_Records for processing_
####

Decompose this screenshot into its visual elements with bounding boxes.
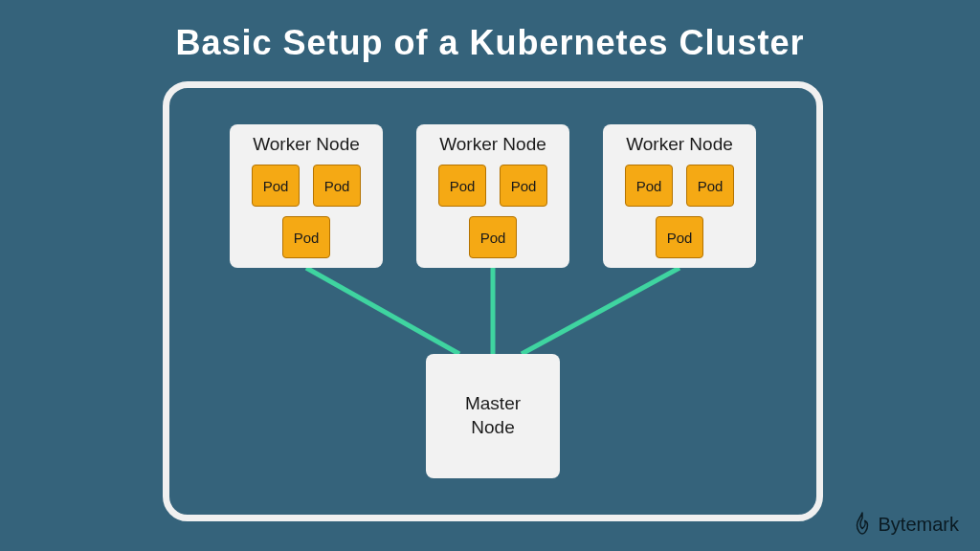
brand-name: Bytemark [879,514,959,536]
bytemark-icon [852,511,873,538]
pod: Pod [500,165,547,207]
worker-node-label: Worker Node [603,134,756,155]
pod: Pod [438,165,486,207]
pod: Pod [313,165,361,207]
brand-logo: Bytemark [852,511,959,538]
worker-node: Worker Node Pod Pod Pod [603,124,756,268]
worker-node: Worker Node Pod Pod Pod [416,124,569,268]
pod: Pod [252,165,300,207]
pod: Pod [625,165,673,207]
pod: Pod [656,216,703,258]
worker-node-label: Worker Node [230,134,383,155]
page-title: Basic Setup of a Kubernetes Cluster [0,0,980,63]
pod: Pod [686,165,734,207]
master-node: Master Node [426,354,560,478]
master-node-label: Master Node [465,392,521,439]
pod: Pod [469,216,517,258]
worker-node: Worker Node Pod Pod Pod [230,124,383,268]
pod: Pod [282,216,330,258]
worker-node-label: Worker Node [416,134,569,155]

####

_What you need to do_
In the copy, every entry must appear exactly as written, and no picture may appear.

_Solution to this exercise_
Decompose this screenshot into its visual elements with bounding boxes.
brand-name: Bytemark [879,514,959,536]
bytemark-icon [852,511,873,538]
pod: Pod [500,165,547,207]
worker-node-label: Worker Node [603,134,756,155]
pod: Pod [438,165,486,207]
pod: Pod [313,165,361,207]
brand-logo: Bytemark [852,511,959,538]
worker-node: Worker Node Pod Pod Pod [603,124,756,268]
worker-node: Worker Node Pod Pod Pod [416,124,569,268]
pod: Pod [252,165,300,207]
pod: Pod [625,165,673,207]
pod: Pod [656,216,703,258]
worker-node-label: Worker Node [230,134,383,155]
page-title: Basic Setup of a Kubernetes Cluster [0,0,980,63]
pod: Pod [686,165,734,207]
master-node: Master Node [426,354,560,478]
master-node-label: Master Node [465,392,521,439]
pod: Pod [469,216,517,258]
worker-node: Worker Node Pod Pod Pod [230,124,383,268]
pod: Pod [282,216,330,258]
worker-node-label: Worker Node [416,134,569,155]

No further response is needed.